### [Problem description]
Please copy every line with the string "pure" from the entries below.

### [Data excerpts]
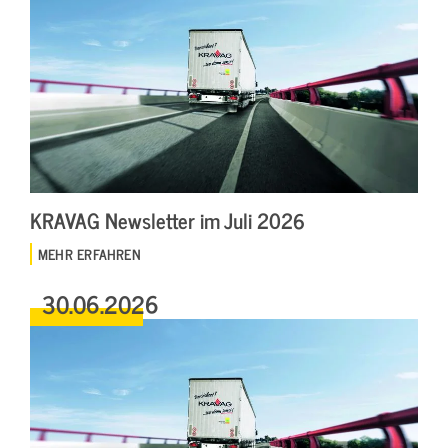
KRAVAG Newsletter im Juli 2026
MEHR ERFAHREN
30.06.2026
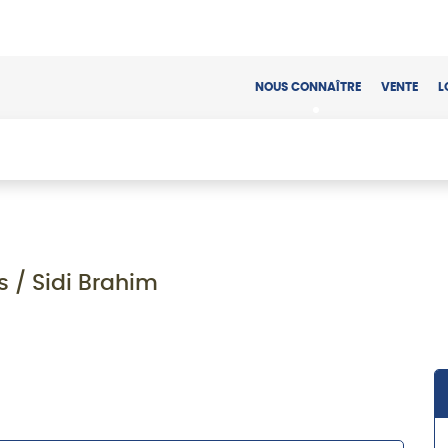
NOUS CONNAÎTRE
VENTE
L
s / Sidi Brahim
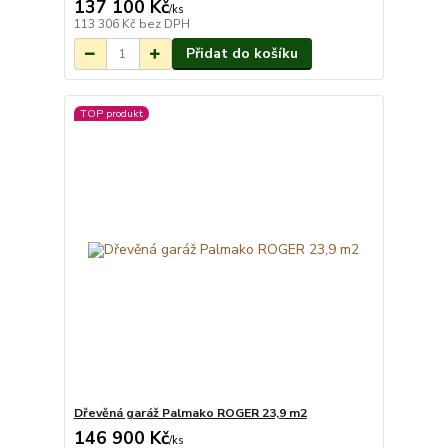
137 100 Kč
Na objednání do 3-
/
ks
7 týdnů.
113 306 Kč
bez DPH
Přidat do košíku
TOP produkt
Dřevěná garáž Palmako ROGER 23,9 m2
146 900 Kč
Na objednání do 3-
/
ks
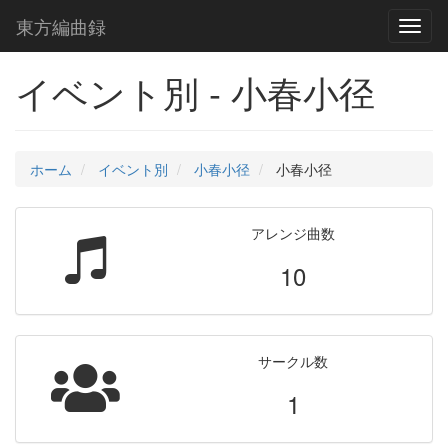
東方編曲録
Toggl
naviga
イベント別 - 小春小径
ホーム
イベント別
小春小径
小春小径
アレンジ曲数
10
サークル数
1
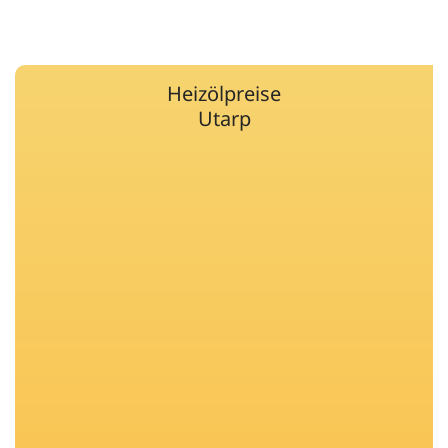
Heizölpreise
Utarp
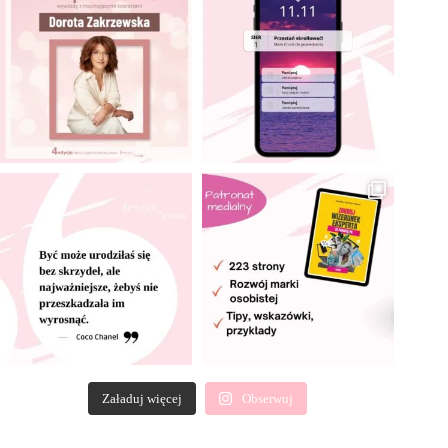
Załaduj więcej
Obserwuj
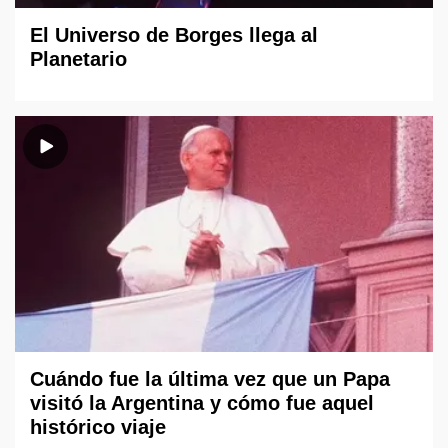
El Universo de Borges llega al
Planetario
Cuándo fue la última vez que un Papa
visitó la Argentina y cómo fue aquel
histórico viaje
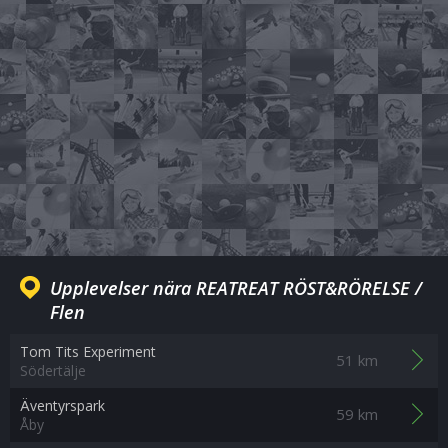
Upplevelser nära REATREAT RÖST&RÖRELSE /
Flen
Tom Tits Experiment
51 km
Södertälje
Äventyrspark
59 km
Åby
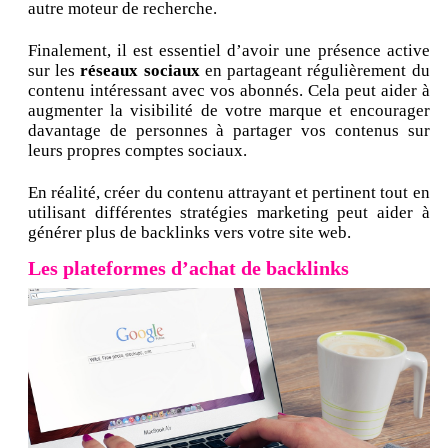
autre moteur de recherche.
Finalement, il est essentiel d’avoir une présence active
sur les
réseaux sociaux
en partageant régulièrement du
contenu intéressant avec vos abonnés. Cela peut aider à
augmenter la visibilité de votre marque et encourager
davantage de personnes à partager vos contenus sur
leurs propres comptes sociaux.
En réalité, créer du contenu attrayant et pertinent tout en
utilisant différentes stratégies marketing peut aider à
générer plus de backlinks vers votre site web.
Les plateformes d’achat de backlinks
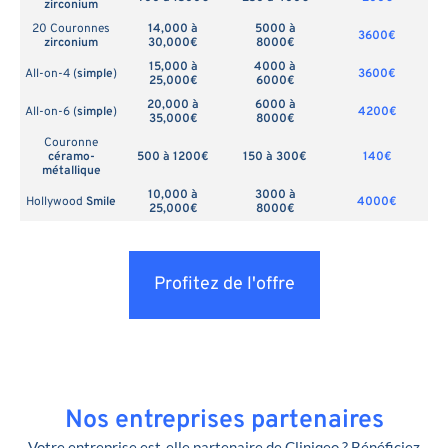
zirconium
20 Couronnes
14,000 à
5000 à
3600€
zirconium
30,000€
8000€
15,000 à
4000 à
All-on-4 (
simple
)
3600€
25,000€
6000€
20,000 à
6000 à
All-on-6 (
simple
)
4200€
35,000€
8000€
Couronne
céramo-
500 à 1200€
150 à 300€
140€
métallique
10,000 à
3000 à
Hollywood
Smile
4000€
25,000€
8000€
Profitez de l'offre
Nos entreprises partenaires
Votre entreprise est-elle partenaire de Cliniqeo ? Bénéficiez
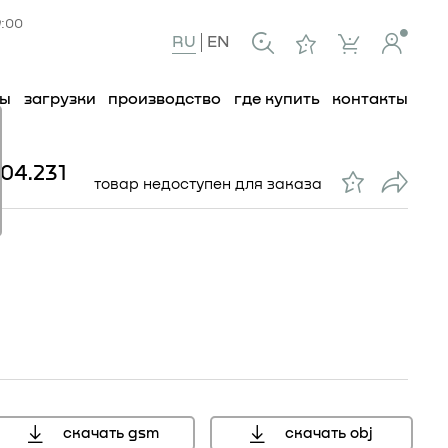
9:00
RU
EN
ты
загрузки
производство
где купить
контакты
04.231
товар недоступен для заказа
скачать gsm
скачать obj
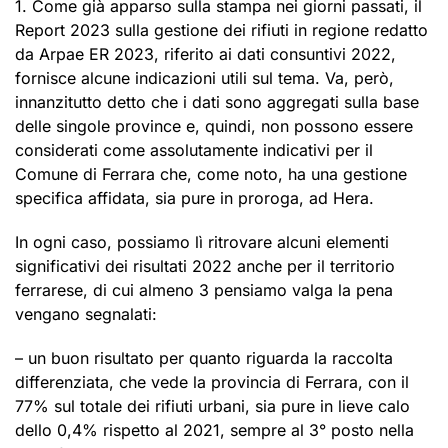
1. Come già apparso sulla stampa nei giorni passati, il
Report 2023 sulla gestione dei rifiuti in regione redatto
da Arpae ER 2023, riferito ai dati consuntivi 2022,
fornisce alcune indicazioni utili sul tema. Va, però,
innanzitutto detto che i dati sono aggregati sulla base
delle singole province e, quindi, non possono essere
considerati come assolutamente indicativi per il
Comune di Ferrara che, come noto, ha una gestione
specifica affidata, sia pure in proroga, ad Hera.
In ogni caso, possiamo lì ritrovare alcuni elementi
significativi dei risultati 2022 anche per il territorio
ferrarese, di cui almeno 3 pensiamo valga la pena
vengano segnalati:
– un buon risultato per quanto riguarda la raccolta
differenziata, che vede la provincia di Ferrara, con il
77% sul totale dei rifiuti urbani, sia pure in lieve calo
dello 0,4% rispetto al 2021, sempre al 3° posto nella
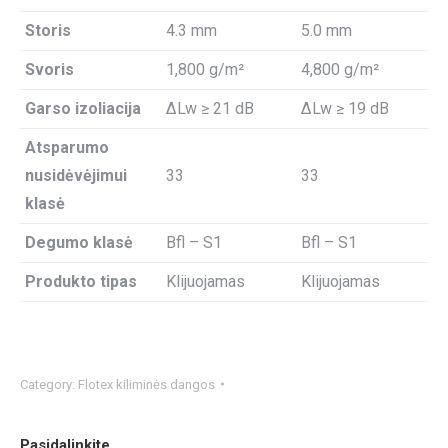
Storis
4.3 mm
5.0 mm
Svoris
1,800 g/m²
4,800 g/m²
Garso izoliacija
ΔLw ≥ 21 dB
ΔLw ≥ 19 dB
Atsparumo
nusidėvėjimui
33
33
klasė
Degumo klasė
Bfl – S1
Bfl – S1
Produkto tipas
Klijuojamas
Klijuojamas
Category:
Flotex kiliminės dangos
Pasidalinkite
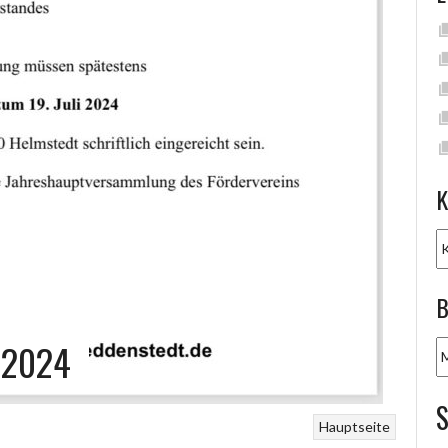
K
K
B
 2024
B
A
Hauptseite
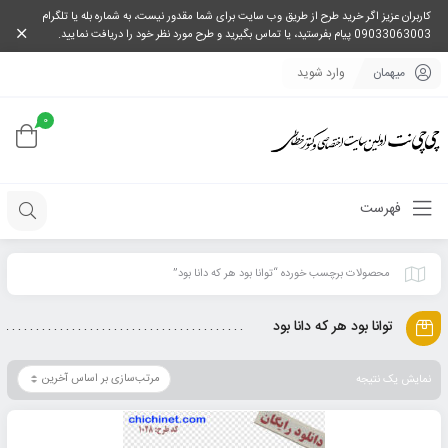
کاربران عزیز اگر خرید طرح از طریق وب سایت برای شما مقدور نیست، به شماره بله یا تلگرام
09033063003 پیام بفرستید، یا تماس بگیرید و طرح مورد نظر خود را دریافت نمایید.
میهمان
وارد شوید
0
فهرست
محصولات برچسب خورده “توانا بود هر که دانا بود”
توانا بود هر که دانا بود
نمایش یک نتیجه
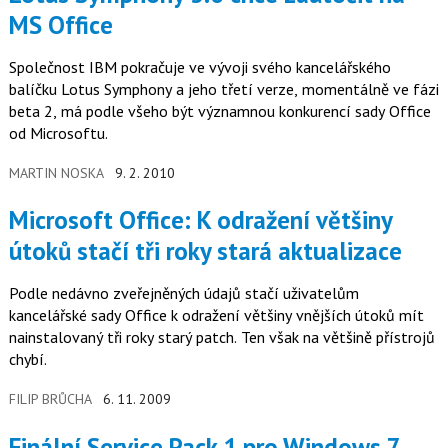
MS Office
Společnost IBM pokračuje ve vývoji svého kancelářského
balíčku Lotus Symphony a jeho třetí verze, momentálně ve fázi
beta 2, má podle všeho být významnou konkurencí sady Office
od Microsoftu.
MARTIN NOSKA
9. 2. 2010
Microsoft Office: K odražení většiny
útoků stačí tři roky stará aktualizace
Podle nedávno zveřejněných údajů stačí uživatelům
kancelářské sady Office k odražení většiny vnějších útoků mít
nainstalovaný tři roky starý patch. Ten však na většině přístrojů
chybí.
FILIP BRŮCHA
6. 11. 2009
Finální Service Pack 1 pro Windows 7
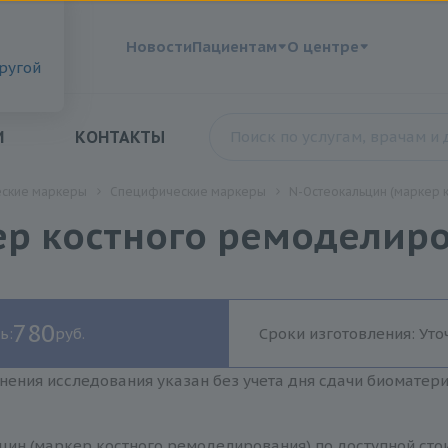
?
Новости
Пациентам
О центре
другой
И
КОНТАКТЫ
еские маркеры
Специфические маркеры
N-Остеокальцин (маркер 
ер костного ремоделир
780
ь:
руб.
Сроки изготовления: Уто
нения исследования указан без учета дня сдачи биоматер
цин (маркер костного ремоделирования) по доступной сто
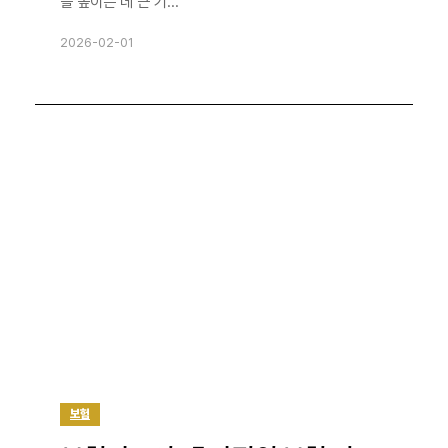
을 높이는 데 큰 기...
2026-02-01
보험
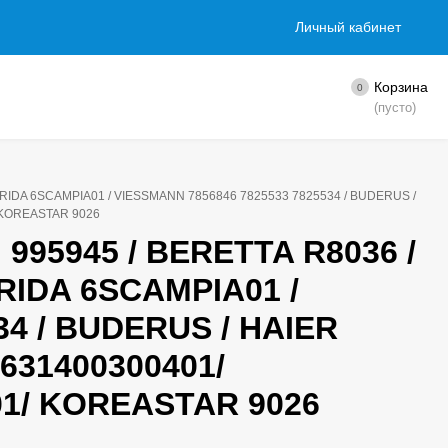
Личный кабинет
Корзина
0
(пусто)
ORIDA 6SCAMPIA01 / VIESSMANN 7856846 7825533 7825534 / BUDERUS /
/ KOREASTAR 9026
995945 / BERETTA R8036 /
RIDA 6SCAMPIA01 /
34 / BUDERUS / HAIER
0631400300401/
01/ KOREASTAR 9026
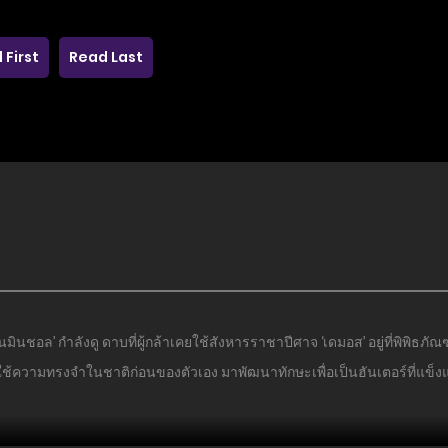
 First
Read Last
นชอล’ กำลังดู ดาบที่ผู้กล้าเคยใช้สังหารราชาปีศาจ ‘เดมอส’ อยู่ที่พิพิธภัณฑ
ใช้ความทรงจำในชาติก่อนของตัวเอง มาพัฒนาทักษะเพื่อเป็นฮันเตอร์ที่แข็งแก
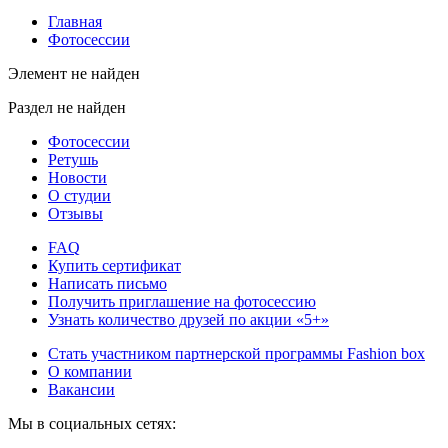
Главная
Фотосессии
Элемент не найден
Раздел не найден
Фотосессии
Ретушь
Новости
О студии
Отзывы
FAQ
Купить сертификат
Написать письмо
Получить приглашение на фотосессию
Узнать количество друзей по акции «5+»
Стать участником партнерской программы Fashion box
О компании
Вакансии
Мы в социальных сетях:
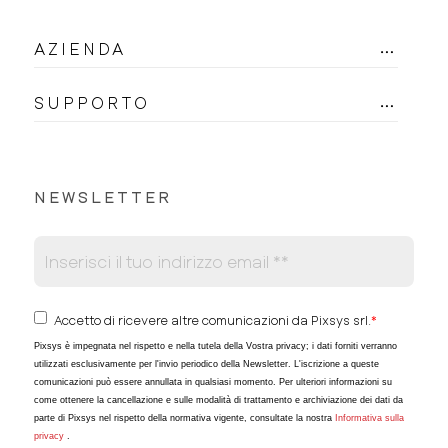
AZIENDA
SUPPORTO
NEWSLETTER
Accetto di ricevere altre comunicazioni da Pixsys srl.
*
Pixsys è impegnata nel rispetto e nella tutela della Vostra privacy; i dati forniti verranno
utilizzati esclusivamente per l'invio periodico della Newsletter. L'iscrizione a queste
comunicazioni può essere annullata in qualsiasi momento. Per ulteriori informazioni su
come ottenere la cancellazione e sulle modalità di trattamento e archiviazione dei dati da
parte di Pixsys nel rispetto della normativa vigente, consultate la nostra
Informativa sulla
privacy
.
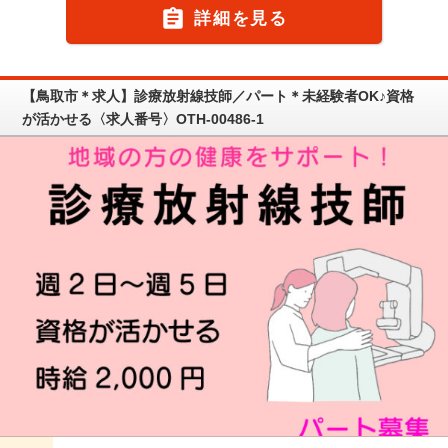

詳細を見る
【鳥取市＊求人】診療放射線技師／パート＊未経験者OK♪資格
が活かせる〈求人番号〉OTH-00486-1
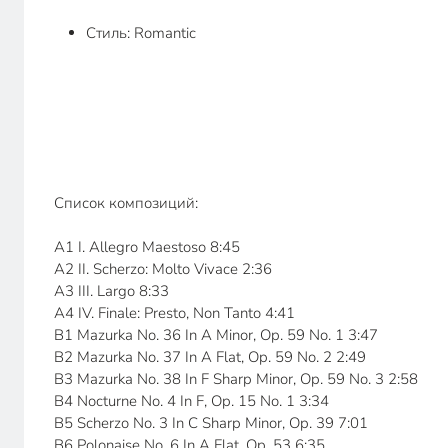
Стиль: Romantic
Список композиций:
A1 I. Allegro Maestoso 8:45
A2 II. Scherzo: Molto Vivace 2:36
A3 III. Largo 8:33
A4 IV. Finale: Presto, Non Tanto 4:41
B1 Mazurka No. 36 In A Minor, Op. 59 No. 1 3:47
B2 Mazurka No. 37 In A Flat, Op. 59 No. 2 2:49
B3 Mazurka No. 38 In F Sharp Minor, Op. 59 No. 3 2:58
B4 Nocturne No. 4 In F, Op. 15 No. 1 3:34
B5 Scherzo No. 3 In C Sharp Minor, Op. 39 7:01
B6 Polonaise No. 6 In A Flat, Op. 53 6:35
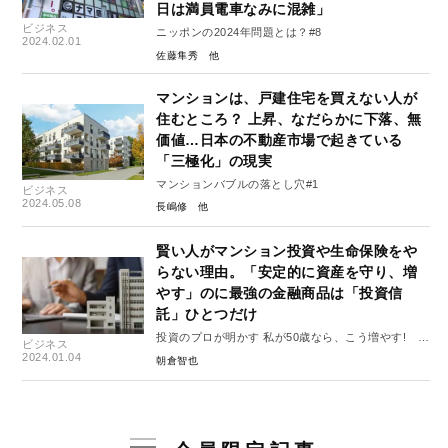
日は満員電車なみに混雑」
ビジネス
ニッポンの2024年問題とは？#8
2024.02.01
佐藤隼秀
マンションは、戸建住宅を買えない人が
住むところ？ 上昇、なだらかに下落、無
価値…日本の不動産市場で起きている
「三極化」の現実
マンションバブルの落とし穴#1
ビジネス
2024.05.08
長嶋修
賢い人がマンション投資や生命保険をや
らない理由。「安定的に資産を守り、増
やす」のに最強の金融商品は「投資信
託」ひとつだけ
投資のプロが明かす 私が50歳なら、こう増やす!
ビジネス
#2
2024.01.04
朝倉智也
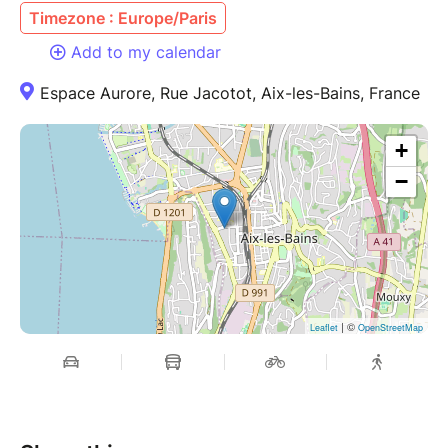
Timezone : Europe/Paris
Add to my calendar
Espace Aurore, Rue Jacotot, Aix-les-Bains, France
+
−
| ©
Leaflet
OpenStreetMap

### [Answer to this task]
specifica affidata, sia pure in proroga, ad Hera.
77% sul totale dei rifiuti urbani, sia pure in lieve calo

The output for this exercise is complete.